Should we store long strings on stack in assembly?

Should we store long strings on stack in assembly? - string

The general way to store strings in NASM is to use db like in msg: db 'hello world', 0xA. I think this stores the string in the bss section. So the string will occupy the storage for the duration of the entire program. Instead, if we store it in the stack, it will be alive only during the local frame. For small strings (less than 8 bytes), this can be done using mov dword [rsp], 'foo'. But for longer strings, the string has to be split and be stored using multiple instructions. So this would increase the executable size (I thought so).
So now, which is better in large programs with multiple strings? Are any of the assumptions I made above, wrong?

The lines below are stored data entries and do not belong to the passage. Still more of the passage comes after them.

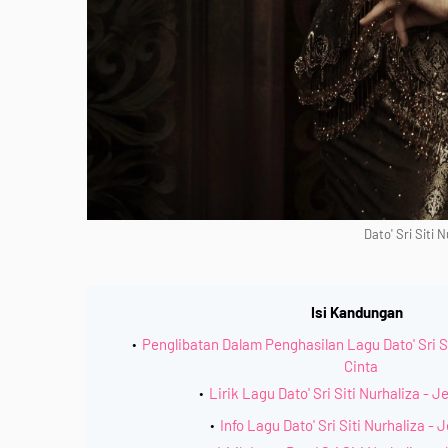
Dato' Sri Siti 
Isi Kandungan
Penglibatan Dalam Penghasilan Lagu Dato' Sri Si
Cinta
Lirik Lagu Dato' Sri Siti Nurhaliza - 
Info Lagu Dato' Sri Siti Nurhaliza - 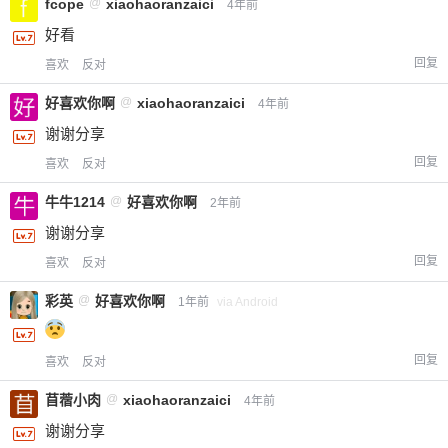
fcope
@
xiaohaoranzaici
4年前
好看
回复
喜欢
反对
好喜欢你啊
@
xiaohaoranzaici
4年前
谢谢分享
回复
喜欢
反对
牛牛1214
@
好喜欢你啊
2年前
谢谢分享
回复
喜欢
反对
彩英
@
好喜欢你啊
1年前
via Android
回复
喜欢
反对
苜蓿小肉
@
xiaohaoranzaici
4年前
谢谢分享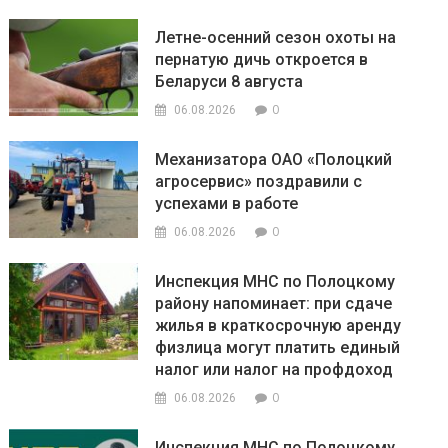
Летне-осенний сезон охоты на
пернатую дичь откроется в
Беларуси 8 августа
0
06.08.2026
Механизатора ОАО «Полоцкий
агросервис» поздравили с
успехами в работе
0
06.08.2026
Инспекция МНС по Полоцкому
району напоминает: при сдаче
жилья в краткосрочную аренду
физлица могут платить единый
налог или налог на профдоход
0
06.08.2026
Инспекция МНС по Полоцкому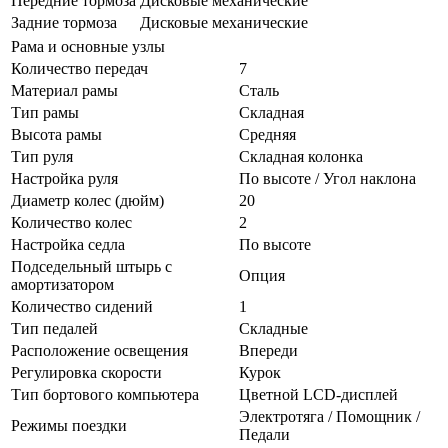
Передние тормоза
Дисковые механические
Задние тормоза
Дисковые механические
Рама и основные узлы
Количество передач
7
Материал рамы
Сталь
Тип рамы
Складная
Высота рамы
Средняя
Тип руля
Складная колонка
Настройка руля
По высоте / Угол наклона
Диаметр колес (дюйм)
20
Количество колес
2
Настройка седла
По высоте
Подседельный штырь с
Опция
амортизатором
Количество сидений
1
Тип педалей
Складные
Расположение освещения
Впереди
Регулировка скорости
Курок
Тип бортового компьютера
Цветной LCD-дисплей
Электротяга / Помощник /
Режимы поездки
Педали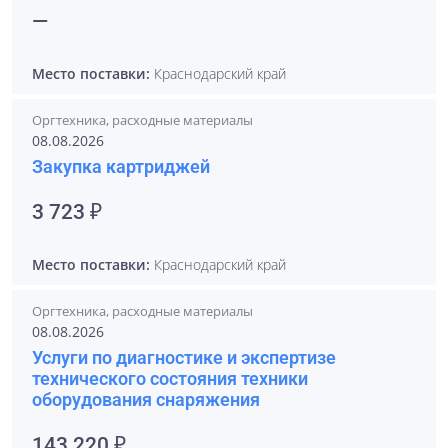
—
Место поставки:
Краснодарский край
Оргтехника, расходные материалы
08.08.2026
Закупка картриджей
3 723 ₽
Место поставки:
Краснодарский край
Оргтехника, расходные материалы
08.08.2026
Услуги по диагностике и экспертизе
технического состояния техники
оборудования снаряжения
143 220 ₽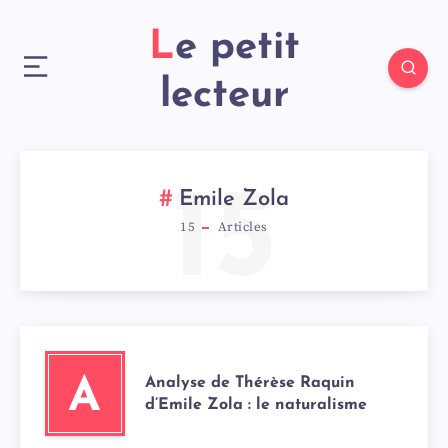
Le petit
lecteur
15
Emile Zola
15
Articles
Analyse de Thérèse Raquin
A
d’Emile Zola : le naturalisme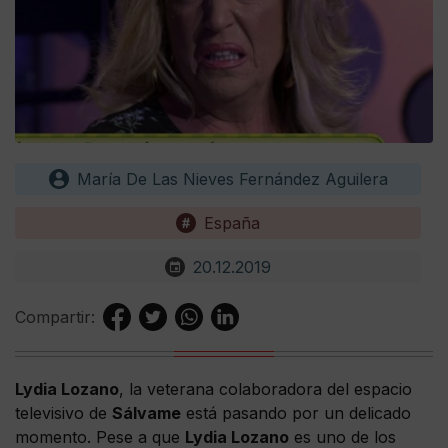
María De Las Nieves Fernández Aguilera
España
20.12.2019
Compartir:
Lydia Lozano
, la veterana colaboradora del espacio
televisivo de
Sálvame
está pasando por un delicado
momento. Pese a que
Lydia Lozano
es uno de los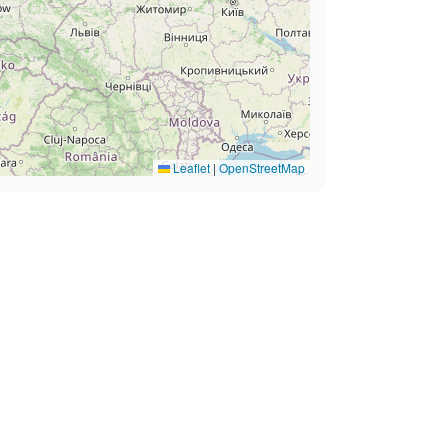
Leaflet
|
OpenStreetMap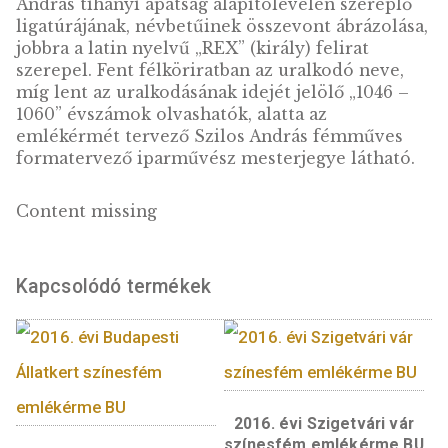
megsértése nélkül tíz uralkodóra fókuszál, é
előzetes tervek szerint két évente bővül egy
új taggal.
Előlap:
Az emlékérme előlapján az uralkodó
által veretett ún. második típusú ezüst déná
előlapjának ábrázolása látható, a tihanyi apá
alapítólevelét megidéző pergamenszerű
felületen. A poncolásos technikával készült
középkori pénzérme körirata „REX ANDREA
megnevezi a kibocsátót, és a kereszt
motívummal kifejezi az uralkodó
elkötelezettségét a keresztény rend
visszaállítása mellett. A pénzverés egyben az
uralkodói szuverenitás megnyilvánulása.
Hátlap:
Az emlékérme hátlapján – ugyancsa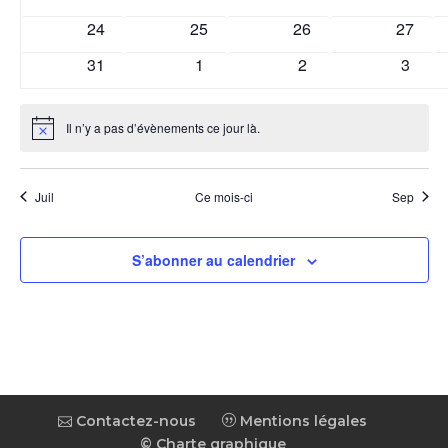
évènements
évènements
évènements
évènem
0
0
0
0
24
25
26
27
évènements
évènements
évènements
évènem
0
0
0
0
31
1
2
3
évènements
évènements
évènements
évène
Il n’y a pas d’évènements ce jour là.
Notice
Juil
Ce mois-ci
Sep
S’abonner au calendrier
Contactez-nous
Mentions légales
© Charte graphique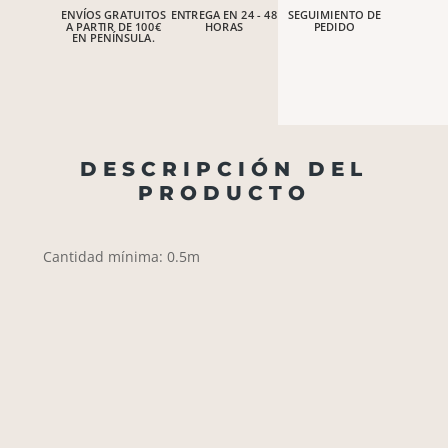
ENVÍOS GRATUITOS
ENTREGA EN 24 - 48
SEGUIMIENTO DE
A PARTIR DE 100€
HORAS
PEDIDO
EN PENÍNSULA.
DESCRIPCIÓN DEL
PRODUCTO
Cantidad mínima: 0.5m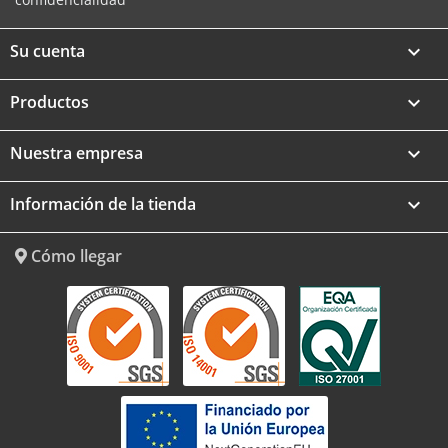
Su cuenta

Productos

Nuestra empresa

Información de la tienda
keyboard_arrow_down
Cómo llegar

mov dword [rsp] 'foo' assembles to C70424666F6F00, it takes 7 bytes to encode 4 payload characters.
In comparison with standard static way DB 'foo',0 the definition of string as immediate operand in code section increases the code size by 75 %.
Your dynamic method may be profitable only if you could eliminate the .rodata or .data section entirely (which is seldom the case of large programs). Each additional section takes more space in executable program than its netto contents because of its file-alignment (in PE format it is 512 bytes).
And even when your program has no other static data in data sections beside long strings, you could spare more space with static declaration in .text (code) section.

But for longer strings string has to be split and be stored using multiple instructions. So this would increase the executable size (I thought so).
Yep, and in almost all cases, the number of bytes used by those instructions will exceed the number of bytes that would be needed to just store the string in memory normally. (The instruction includes all the bytes of the immediate, with a few exceptions like zero- and sign-extension, as well as additional bytes to encode the opcode, destination address, etc). And code, of course, also occupies (virtual) memory for the entire duration of the program. There's no free lunch.
As such, you should just assemble the strings directly into memory with db as you have done. But try to arrange for them to go in a read-only section such as .text or .rodata depending on what your system supports. A modern operating system will then be able to discard those pages from physical memory if there is memory pressure, knowing that they can be reloaded from the executable if needed again. This is entirely transparent to your program. If there are many strings that will be needed at the same times, you can optimize a little by trying to arrange for them to be adjacent in your program's memory (defining them all together in one asm file should suffice).
You could also design something where at runtime, you read your strings from an external file into dynamically allocated memory, then free it when done with them. This was a common technique for programs on ancient operating systems with limited physical memory and no virtual memory support (think MS-DOS).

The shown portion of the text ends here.